IBM Corp. and the Massachusetts Institute of Technology have teamed up to tackle a major challenge facing computers: teaching machines to recognize images and sounds as people do, and react in useful ways.
On Tuesday the two esteemed organizations announced a multiyear research program in artificial intelligence, the IBM-MIT Laboratory for Brain-inspired Multimedia Machine Comprehension.
Neither IBM nor MIT revealed how much will be spent on the program or how many years it will run. But scientists from both institutions said they’re up against a formidable technical challenge.
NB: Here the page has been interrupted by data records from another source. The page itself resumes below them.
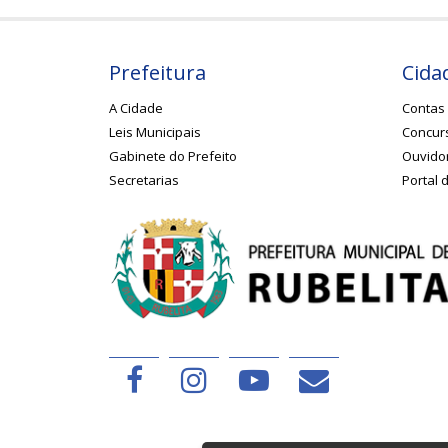
Prefeitura
Cida
A Cidade
Contas 
Leis Municipais
Concurs
Gabinete do Prefeito
Ouvido
Secretarias
Portal 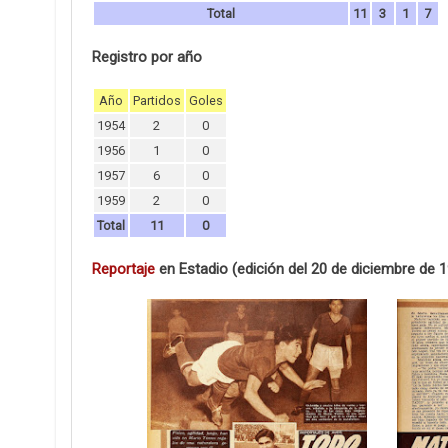
Total
11
3
1
7
Registro por año
Año
Partidos
Goles
1954
2
0
1956
1
0
1957
6
0
1959
2
0
Total
11
0
Reportaje
en Estadio (edición del 20 de diciembre de 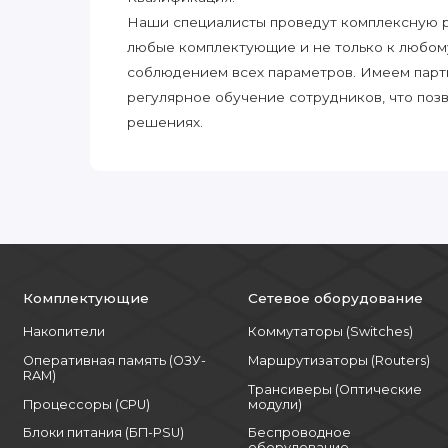
Наши специалисты проведут комплексную ра
любые комплектующие и не только к любом
соблюдением всех параметров. Имеем парт
регулярное обучение сотрудников, что поз
решениях.
Комплектующие
Сетевое оборудование
Накопители
Коммутаторы (Switches)
Оперативная память (ОЗУ-
Маршрутизаторы (Routers)
RAM)
Трансиверы (Оптические
Процессоры (CPU)
модули)
Блоки питания (БП-PSU)
Беспроводное
оборудование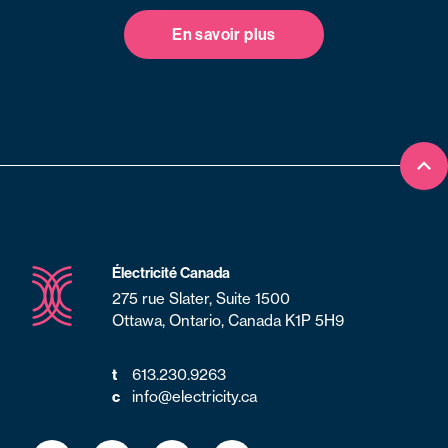
En savoir plus
Ret
Électricité Canada
275 rue Slater, Suite 1500
Ottawa, Ontario, Canada K1P 5H9
613.230.9263
t
info@electricity.ca
c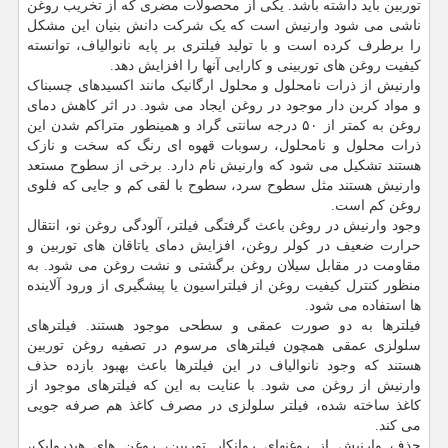
توربین باید داشته باشد. یکی از محصولات مضری که از تخریب روغن
ناشی می شود وارنیش است که یک شرکت دانش بنیان این مشکل
را برطرف کرده است و با تولید فیلتری بر پایه نانوالیاف، توانسته
کیفیت روغن های توربینی و کارایی آنها را افزایش دهد.
وارنیش از ذرات نامحلول و محلول ارگانیک مانند اکسیدهای چسبناک
و مواد کربن دار موجود در روغن ایجاد می شود. در اثر کاهش دمای
روغن به کمتر از ۵۰ درجه سانتی گراد و همینطور متراکم شدن این
ذرات محلول و نامحلول، رسوبات قهوه ای رنگ که سخت و نازک
هستند تشکیل می شود که وارنیش نام دارد. برخی از سطوح مستعد
وارنیش هستند مثل سطوح سرد، سطوح با لقی کم و جایی که فلوی
روغن کم است.
وجود وارنیش در روغن باعث گرفتگی فیلتر، آلودگی روغن نو، انتقال
حرارت ضعیف در کولر روغن، افزایش دمای یاتاقان های توربین و
مقاومت در مقابل سیلان روغن برگشتی و نشت روغن می شود. به
منظور کنترل کیفیت روغن از فیلتراسیون یا پیشگیری از ورود آلاینده
ها استفاده می شود.
فیلترها به دو صورت عمقی و سطحی موجود هستند. فیلترهای
سلولزی عمقی همچون فیلترهای مرسوم در تصفیه روغن توربین
هستند که وجود نانوالیاف در این فیلترها باعث بهبود بازده حذف
وارنیش از روغن می شود. با عنایت به این که فیلترهای موجود از
کاغذ ساخته شده، فیلتر سلولزی در مصرف کاغذ هم صرفه جویی
می کند.
حذف وارنیش از روغنهای روانکار توربین، روغن های هیدرولیک،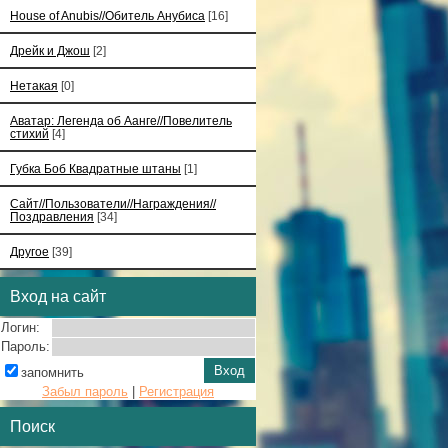
House of Anubis//Обитель Анубиса
[16]
Дрейк и Джош
[2]
Нетакая
[0]
Аватар: Легенда об Аанге//Повелитель
стихий
[4]
Губка Боб Квадратные штаны
[1]
Сайт//Пользователи//Награждения//
Поздравления
[34]
Другое
[39]
Вход на сайт
Логин:
Пароль:
запомнить
Забыл пароль
|
Регистрация
Поиск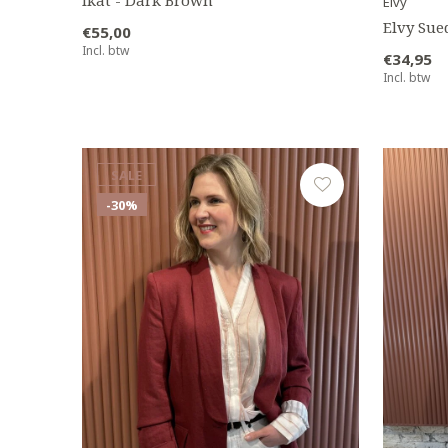
Elvy
Elvy Sue
€55,00
Incl. btw
€34,95
Incl. btw
SALE
-30%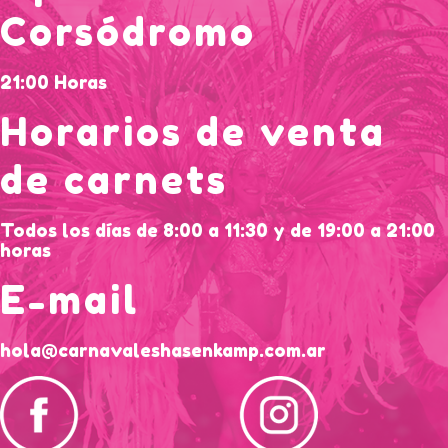
Corsódromo
21:00 Horas
Horarios de venta
de carnets
Todos los días de 8:00 a 11:30 y de 19:00 a 21:00
horas
E-mail
hola@carnavaleshasenkamp.com.ar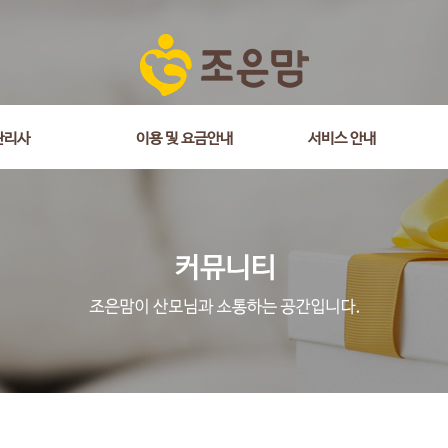
관리사
이용 및 요금안내
서비스 안내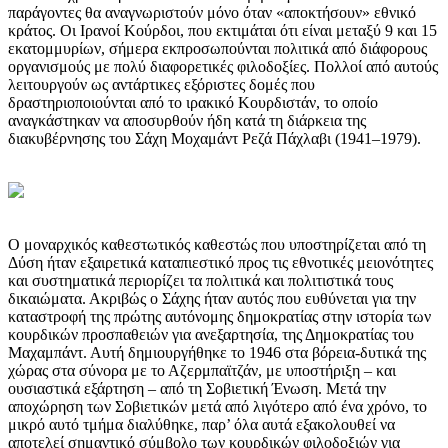
παράγοντες θα αναγνωριστούν μόνο όταν «αποκτήσουν» εθνικό
κράτος. Οι Ιρανοί Κούρδοι, που εκτιμάται ότι είναι μεταξύ 9 και 15
εκατομμυρίων, σήμερα εκπροσωπούνται πολιτικά από διάφορους
οργανισμούς με πολύ διαφορετικές φιλοδοξίες. Πολλοί από αυτούς
λειτουργούν ως αντάρτικες εξόριστες δομές που
δραστηριοποιούνται από το ιρακικό Κουρδιστάν, το οποίο
αναγκάστηκαν να αποσυρθούν ήδη κατά τη διάρκεια της
διακυβέρνησης του Σάχη Μοχαμάντ Ρεζά Πάχλαβι (1941–1979).
Ο μοναρχικός καθεστωτικός καθεστώς που υποστηρίζεται από τη
Δύση ήταν εξαιρετικά καταπιεστικό προς τις εθνοτικές μειονότητες
και συστηματικά περιορίζει τα πολιτικά και πολιτιστικά τους
δικαιώματα. Ακριβώς ο Σάχης ήταν αυτός που ευθύνεται για την
καταστροφή της πρώτης αυτόνομης δημοκρατίας στην ιστορία των
κουρδικών προσπαθειών για ανεξαρτησία, της Δημοκρατίας του
Μαχαμπάντ. Αυτή δημιουργήθηκε το 1946 στα βόρεια-δυτικά της
χώρας στα σύνορα με το Αζερμπαϊτζάν, με υποστήριξη – και
ουσιαστικά εξάρτηση – από τη Σοβιετική Ένωση. Μετά την
αποχώρηση των Σοβιετικών μετά από λιγότερο από ένα χρόνο, το
μικρό αυτό τμήμα διαλύθηκε, παρ’ όλα αυτά εξακολουθεί να
αποτελεί σημαντικό σύμβολο των κουρδικών φιλοδοξιών για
“We think of people and machines working together to solve problems,” said Guru Banavar, chief science officer for cognitive computing at IBM. But before machines can do that, Banavar said, they must “be able to watch people, understand what they’re doing, and make some decisions about how to help them.”
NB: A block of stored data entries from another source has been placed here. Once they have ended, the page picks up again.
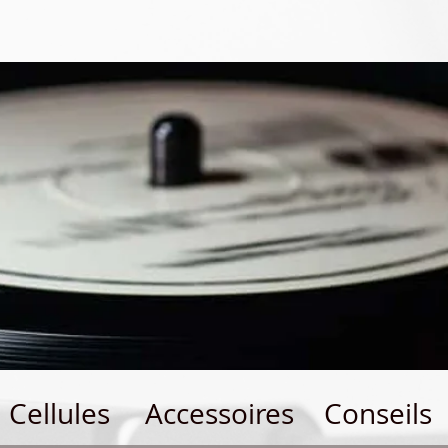
Cellules
Accessoires
Conseils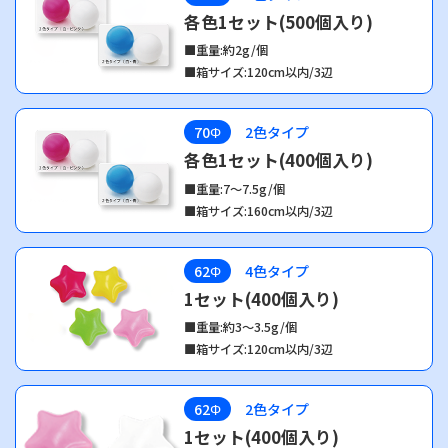
各色1セット(500個入り)
■重量:約2g/個
■箱サイズ:120cm以内/3辺
70Φ
2色タイプ
各色1セット(400個入り)
■重量:7～7.5g/個
■箱サイズ:160cm以内/3辺
62Φ
4色タイプ
1セット(400個入り)
■重量:約3～3.5g/個
■箱サイズ:120cm以内/3辺
62Φ
2色タイプ
1セット(400個入り)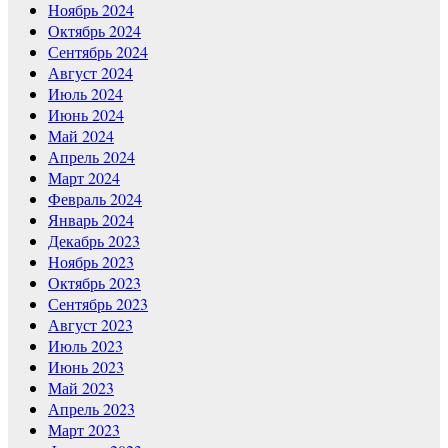
Ноябрь 2024
Октябрь 2024
Сентябрь 2024
Август 2024
Июль 2024
Июнь 2024
Май 2024
Апрель 2024
Март 2024
Февраль 2024
Январь 2024
Декабрь 2023
Ноябрь 2023
Октябрь 2023
Сентябрь 2023
Август 2023
Июль 2023
Июнь 2023
Май 2023
Апрель 2023
Март 2023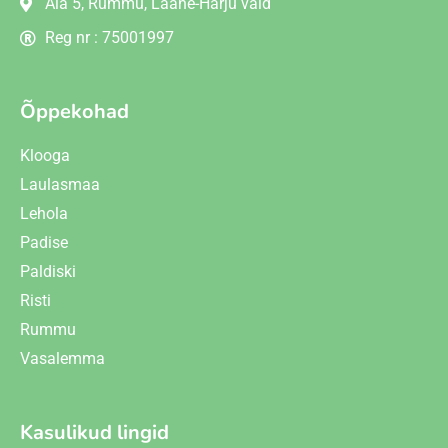
Aia 5, Rummu, Lääne-Harju vald
Reg nr : 75001997
Õppekohad
Klooga
Laulasmaa
Lehola
Padise
Paldiski
Risti
Rummu
Vasalemma
Kasulikud lingid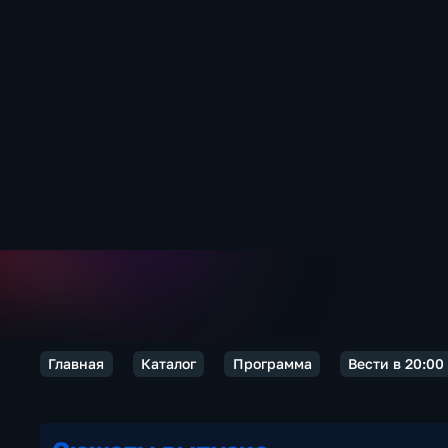
Главная
Каталог
Программа
Вести в 20:00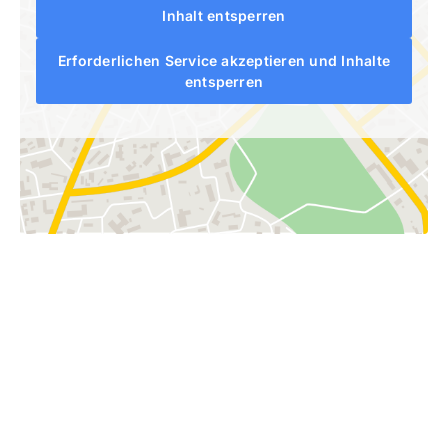
Inhalt entsperren
Erforderlichen Service akzeptieren und Inhalte
entsperren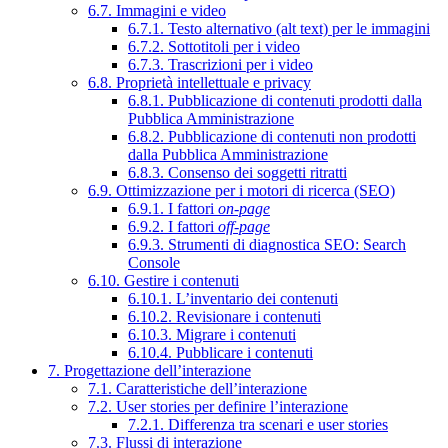
6.7. Immagini e video
6.7.1. Testo alternativo (alt text) per le immagini
6.7.2. Sottotitoli per i video
6.7.3. Trascrizioni per i video
6.8. Proprietà intellettuale e privacy
6.8.1. Pubblicazione di contenuti prodotti dalla
Pubblica Amministrazione
6.8.2. Pubblicazione di contenuti non prodotti
dalla Pubblica Amministrazione
6.8.3. Consenso dei soggetti ritratti
6.9. Ottimizzazione per i motori di ricerca (SEO)
6.9.1. I fattori
on-page
6.9.2. I fattori
off-page
6.9.3. Strumenti di diagnostica SEO: Search
Console
6.10. Gestire i contenuti
6.10.1. L’inventario dei contenuti
6.10.2. Revisionare i contenuti
6.10.3. Migrare i contenuti
6.10.4. Pubblicare i contenuti
7. Progettazione dell’interazione
7.1. Caratteristiche dell’interazione
7.2. User stories per definire l’interazione
7.2.1. Differenza tra scenari e user stories
7.3. Flussi di interazione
For instance, a home video camera might someday be able to recognize at a glance that an ailing parent had fallen down and needed help. The camera could transmit the information to other family members or the police. The research could also enable machines to learn from other machines. A robot on an assembly line could learn a new task simply by watching another robot perform it or even by viewing a YouTube video.
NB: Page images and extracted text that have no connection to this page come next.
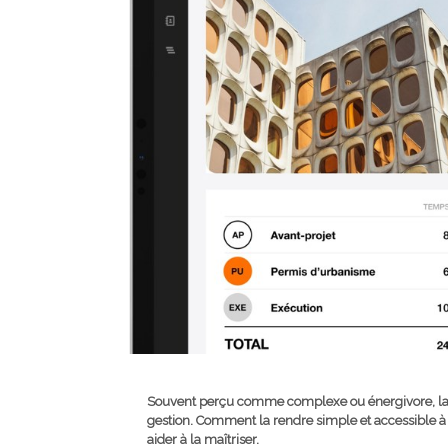
Souvent perçu comme complexe ou énergivore, la 
gestion. Comment la rendre simple et accessible 
aider à la maîtriser.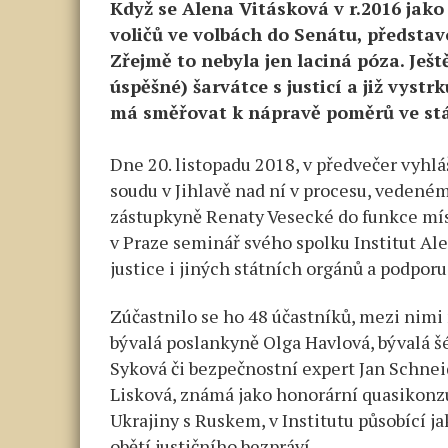
Když se Alena Vitásková v r.2016 ja
voličů ve volbách do Senátu, představ
Zřejmě to nebyla jen laciná póza. Ješt
úspěšné) šarvátce s justicí a již vystr
má směřovat k nápravě poměrů ve stát
Dne 20. listopadu 2018, v předvečer vy
soudu v Jihlavě nad ní v procesu, vedeném
zástupkyně Renaty Vesecké do funkce mí
v Praze seminář svého spolku Institut Al
justice i jiných státních orgánů a podporu
Zúčastnilo se ho 48 účastníků, mezi nimi
bývalá poslankyně Olga Havlová, bývalá 
Syková či bezpečnostní expert Jan Schnei
Lisková, známá jako honorární quasikonz
Ukrajiny s Ruskem, v Institutu působící j
obětí justičního bezpráví.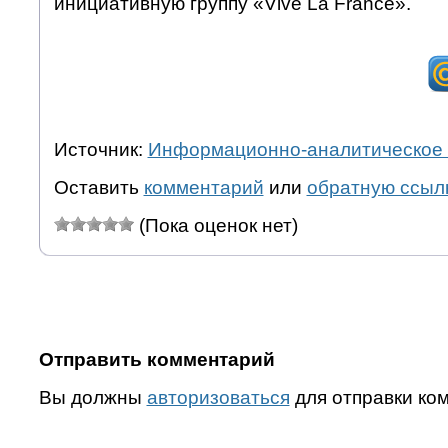
инициативную группу «Vive La France».
Источник:
Информационно-аналитическое 
Оставить
комментарий
или
обратную ссыл
(Пока оценок нет)
Отправить комментарий
Вы должны
авторизоваться
для отправки ко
Learning by watching and listening comes naturally to humans. So IBM will work with MIT’s department of brain and cognitive sciences to find ways to teach this innate human ability to computers and robots.
“There’s been a lot of advances in recognizing objects,” said department head James DiCarlo, ”but there’s been much less progress in predicting actions or even recognizing actions. . . . These are all cutting-edge problems.”
While Banavar wants to emulate the human brain’s ability to recognize and respond to events, DiCarlo noted that scientists still don’t know how our own brains manage it. “As we can build systems that can do that,” said DiCarlo, “we learn ways our own brains might be doing that.”